Protest przed urzędem. W spółdzielni awantura

Krzysztof Jankowski
Petycję przygotowaliśmy na podstawie wniosków, które przez miesiąc zbieraliśmy od mieszkańców Hajnówki - mówili organizatorzy pikiety przed hajnowskim magistratem. Na zdj. Małgorzata Szczerbakow ze Społecznego Komitetu Mieszkańców wręcza petycję burmistrzowi Hajnówki Jerzemu Sirakowi.
Petycję przygotowaliśmy na podstawie wniosków, które przez miesiąc zbieraliśmy od mieszkańców Hajnówki - mówili organizatorzy pikiety przed hajnowskim magistratem. Na zdj. Małgorzata Szczerbakow ze Społecznego Komitetu Mieszkańców wręcza petycję burmistrzowi Hajnówki Jerzemu Sirakowi. Krzysztof Jankowski
Wielką kłótnią i rękoczynami zakończyła się manifestacja mieszkańców Hajnówki W trakcie pikiety przed urzędem miasta było jeszcze spokojnie. Choć wyły syreny i rozbrzmiewały okrzyki, to spotkanie z burmistrzem chwilowo uspokoiło emocje. Później jednak protestujący przemaszerowali na walne zebranie członków Spółdzielni Mieszkaniowej w Hajnówce, gdzie doszło do kłótni i przepychanek.

Protest pod magistratem zorganizowano pod hasłem "S.O.S. dla Hajnówki". Zgromadził on ponad 200 osób.

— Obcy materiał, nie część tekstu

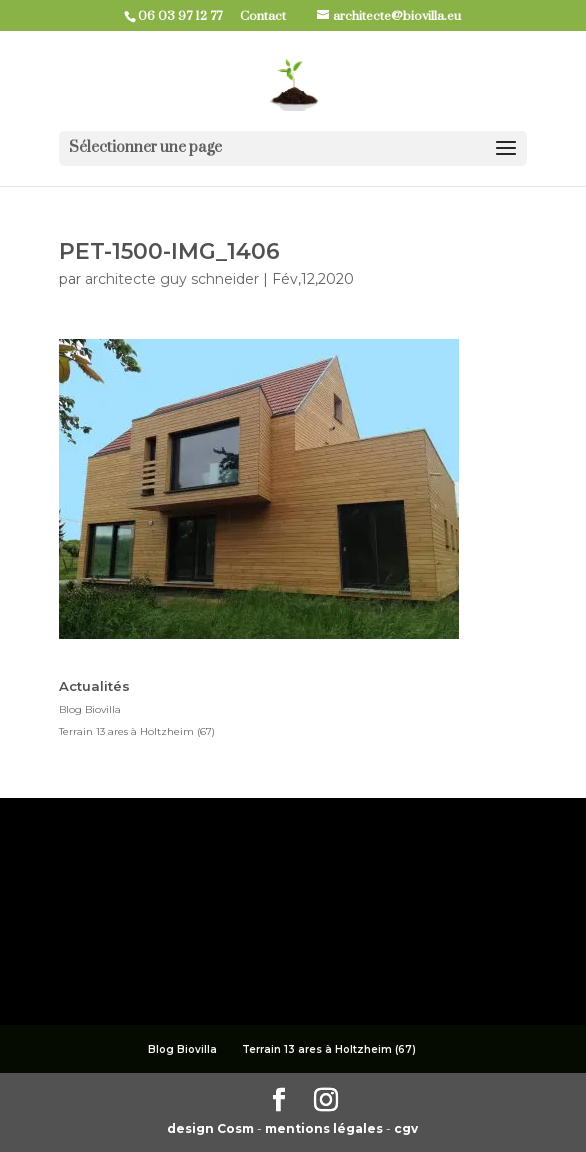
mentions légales (325, 1128)
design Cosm (212, 1128)
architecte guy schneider (172, 279)
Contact (270, 16)
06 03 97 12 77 (187, 16)
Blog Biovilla (90, 709)
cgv (406, 1128)
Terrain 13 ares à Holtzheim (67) (137, 731)
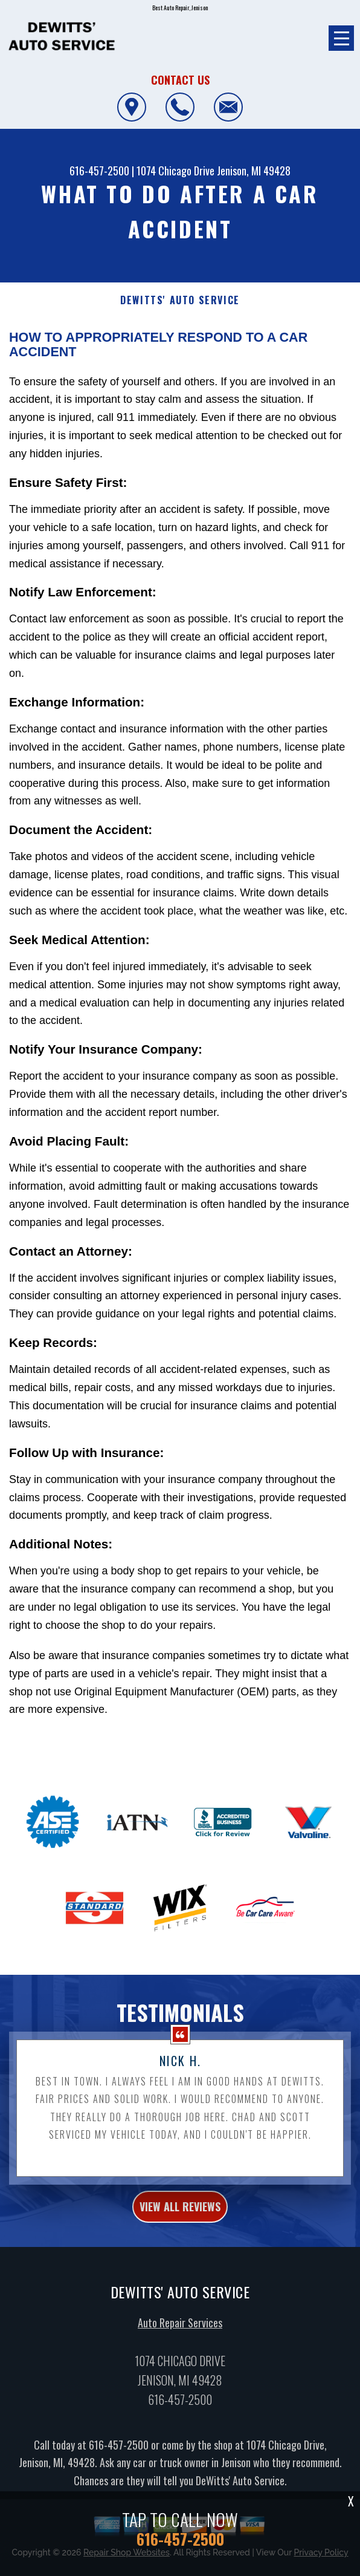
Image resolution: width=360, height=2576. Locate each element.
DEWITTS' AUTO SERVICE (180, 300)
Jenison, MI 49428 (254, 170)
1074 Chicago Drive (175, 170)
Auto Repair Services (180, 2328)
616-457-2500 (99, 170)
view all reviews (180, 2212)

- Przez miesiąc przyjmowaliśmy uwagi mieszkańców, które umieściliśmy w naszej petycji do burmistrza - podkreślił współorganizator akcji Karol Nieciecki z Komitetu Społecznego Mieszkańców Spółdzielni Mieszkaniowej w Hajnówce. - Prośby i zarzuty dotyczą nie tylko obecnych władz miasta, ale i poprzednich. Jednak to obecny burmistrz musi dziś wypić to piwo.

W swej petycji protestujący zawarli uwagi o dotyczące m.in.: zdobywania funduszy unijnych, miejskich, lokalnych podatków, planów prywatyzacji szpitala czy rzetelnego informowania mieszkańców o sytuacji w mieście.

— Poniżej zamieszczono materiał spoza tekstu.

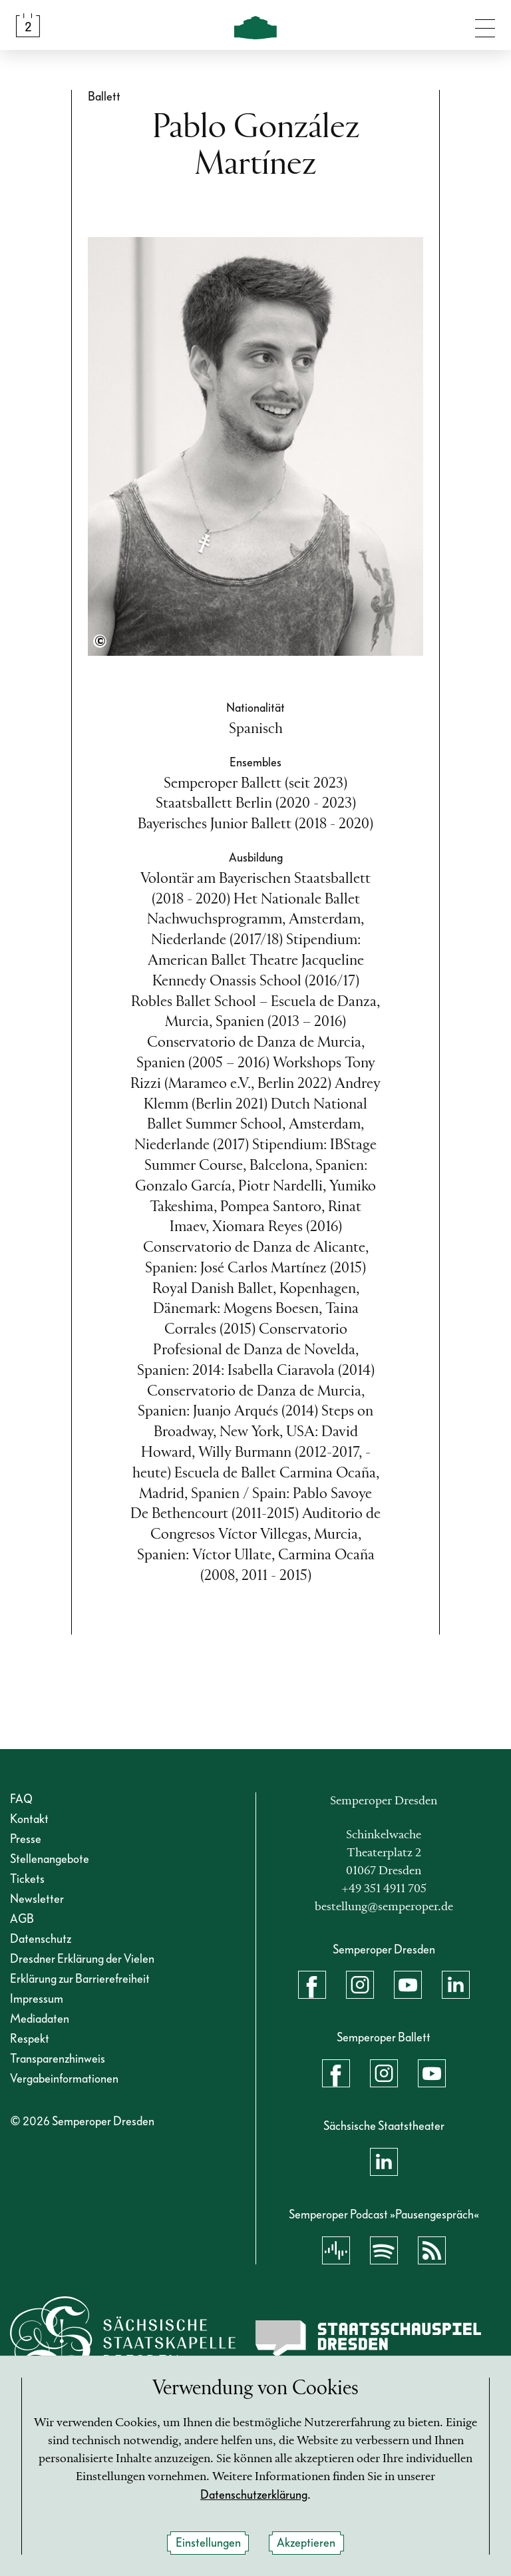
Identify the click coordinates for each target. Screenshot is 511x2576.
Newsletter (37, 1899)
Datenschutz (40, 1939)
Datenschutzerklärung (253, 2495)
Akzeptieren (306, 2543)
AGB (22, 1919)
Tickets (27, 1879)
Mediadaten (39, 2019)
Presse (25, 1839)
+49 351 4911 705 (383, 1889)
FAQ (21, 1799)
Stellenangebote (49, 1859)
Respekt (29, 2039)
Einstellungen (208, 2543)
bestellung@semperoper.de (384, 1907)
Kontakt (29, 1819)
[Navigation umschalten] (485, 25)
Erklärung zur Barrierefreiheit (80, 1979)
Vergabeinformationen (64, 2079)
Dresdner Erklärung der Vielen (82, 1959)
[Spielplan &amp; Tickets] (28, 25)
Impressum (36, 1999)
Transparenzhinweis (57, 2059)
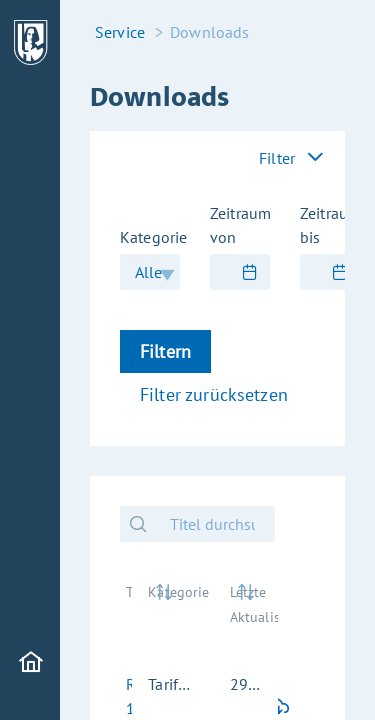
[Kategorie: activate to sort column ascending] (172, 614)
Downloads (209, 32)
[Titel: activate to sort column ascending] (121, 614)
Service (120, 32)
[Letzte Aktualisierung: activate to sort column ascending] (246, 614)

- Do uwag o pracy samorządu miejskiego ustosunkuję się na najbliższej sesji rady miasta - zapewnił Jerzy Sirak, burmistrz Hajnówki. - Sprawy pozostające w gestii innych organów państwowych postaram się im przekazać.

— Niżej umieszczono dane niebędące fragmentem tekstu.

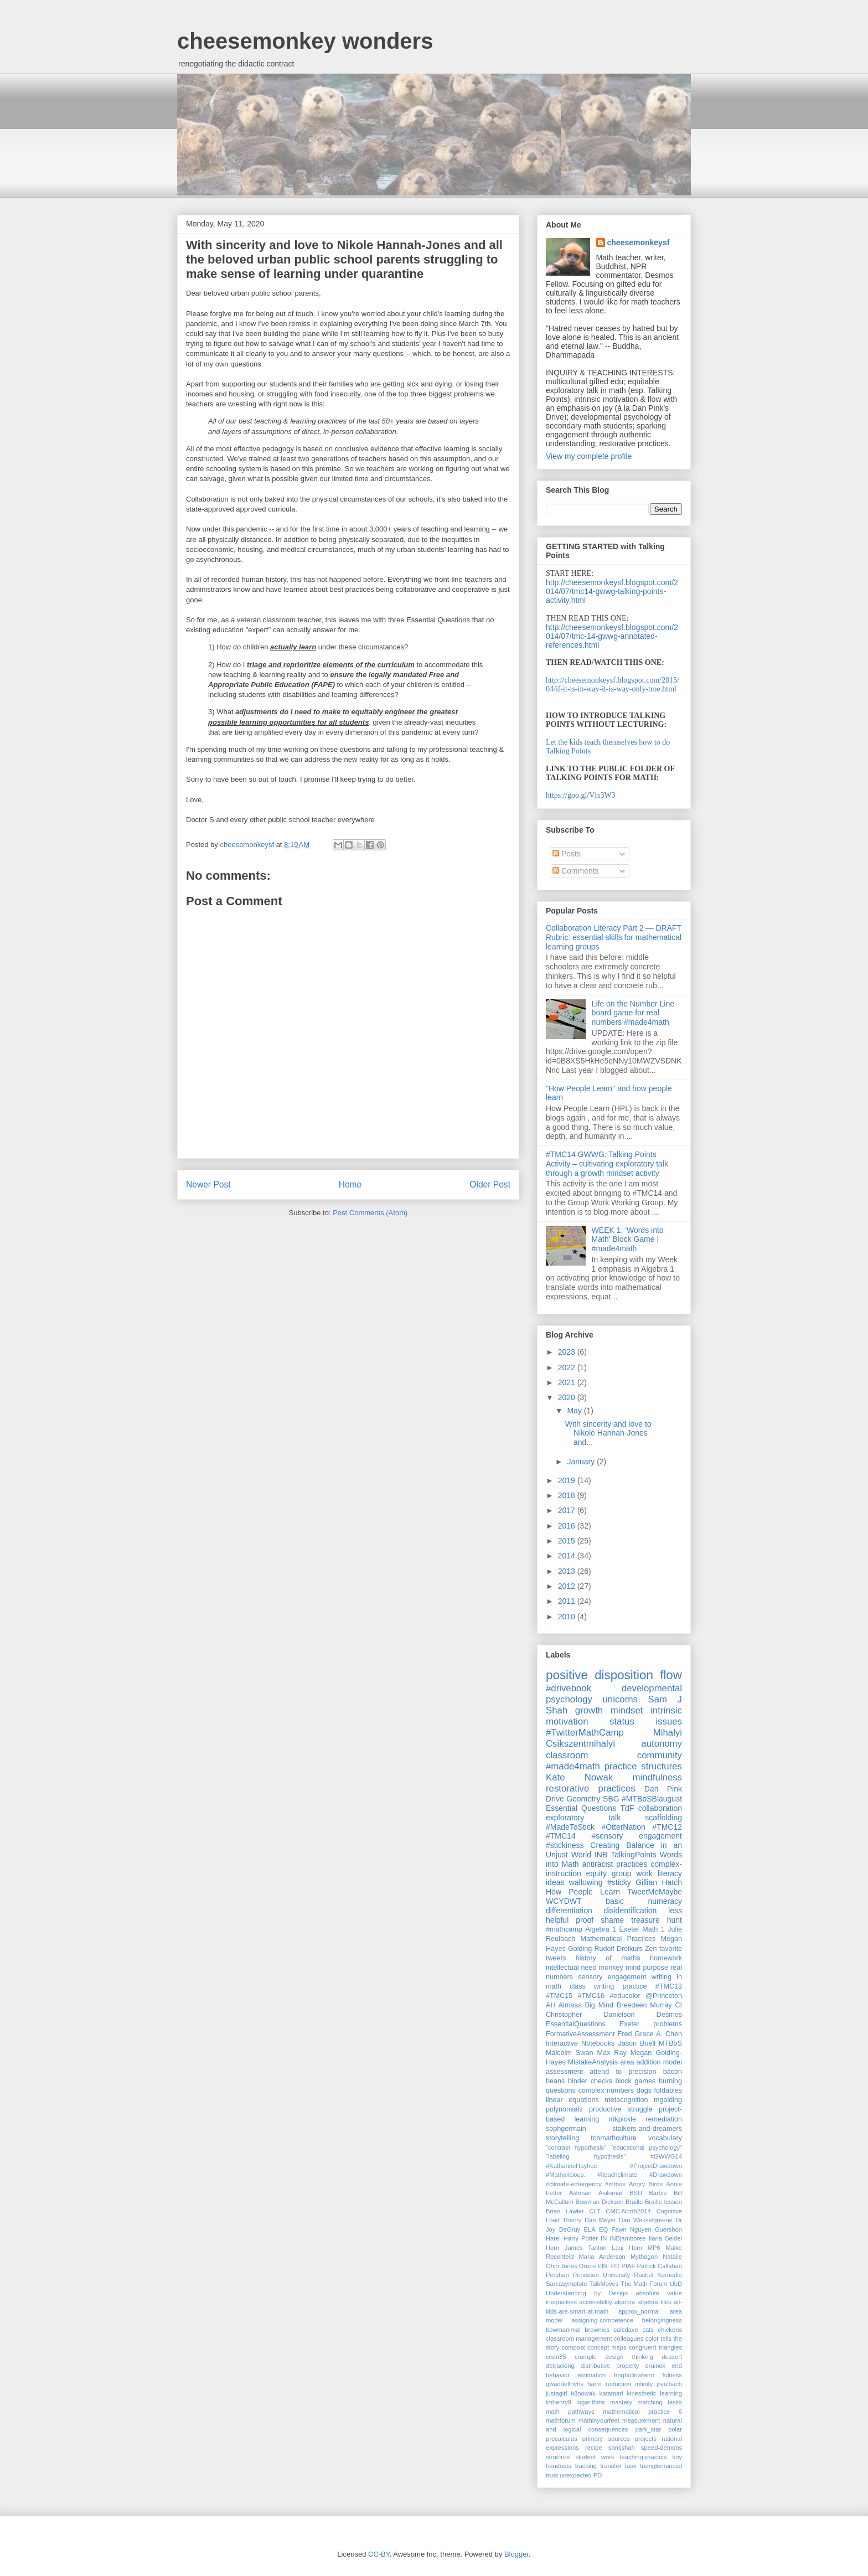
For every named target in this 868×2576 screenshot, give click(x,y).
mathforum (560, 2420)
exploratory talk (583, 1817)
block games (636, 2081)
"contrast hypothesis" (576, 2147)
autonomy (661, 1743)
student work (594, 2457)
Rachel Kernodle (658, 2275)
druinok (655, 2365)
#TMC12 (667, 1827)
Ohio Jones (561, 2266)
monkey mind (620, 1967)
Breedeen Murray (644, 2005)
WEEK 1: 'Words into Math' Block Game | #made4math (628, 1239)
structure (558, 2457)
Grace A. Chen (658, 2034)
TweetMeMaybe (654, 1891)
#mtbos (615, 2184)
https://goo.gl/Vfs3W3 (581, 795)
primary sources (606, 2438)
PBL (603, 2266)
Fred (625, 2034)
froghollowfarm (634, 2375)
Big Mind (599, 2005)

Burmistrz wyszedł do protestujących i odpowiadał na ich pytania.

- Zgadzam się z waszym zdaniem o gospodarce leśnej w Puszczy Białowieskiej. Jestem przeciw odebraniu samorządom prawa do decydowania o wielkości parku narodowego - mówił. - Limity cięć drzew w Puszczy zostały mocno ograniczone. Miałem dziś być w tej sprawie w Warszawie, ale w związku z waszą demonstracją zostałem.

Burmistrz zapewniał, że Hajnówka zdobywa sporo pieniędzy z UE i że w czerwcu ruszy budowa nowego zakładu Pronaru, który poprawi sytuację na rynku pracy. - Lokalne podatki są w dolnej granicy stawek, które można uchwalić, a nasz szpital jest tak dobrze zarządzany, że nikt nie chce go prywatyzować - zapewniał Jerzy Sirak.

Zaraz potem protestujący poszli do siedziby SM w Hajnówce, gdzie odbywało się pierwsze z 13 cząstkowych walnych zgromadzeń. Atmosfera była gorąca, bo komitet mieszkańców od kilku miesięcy żąda zmian władz SM. Argumentuje to błędami przy docieplaniu bloków i zbyt wysokimi kosztami ogrzewania. - Część z nas to biedni renciści, z których spółdzielnia zdziera skórę. Prezes musi odejść! - krzyczeli protestujący.
Blisko 100 osób stłoczyło się wokół niewielkiej sali konferencyjnej. Mieszkańcy chcieli odwołania walnego z powodu małej ilości miejsc. - Przygotowaliśmy salę na 50 miejsc, a na walne przybyło tylko 16 członków spółdzielni z osiedla, dla którego zebranie było przygotowane - argumentował Mirosław Mordań, prezes SM w Hajnówce.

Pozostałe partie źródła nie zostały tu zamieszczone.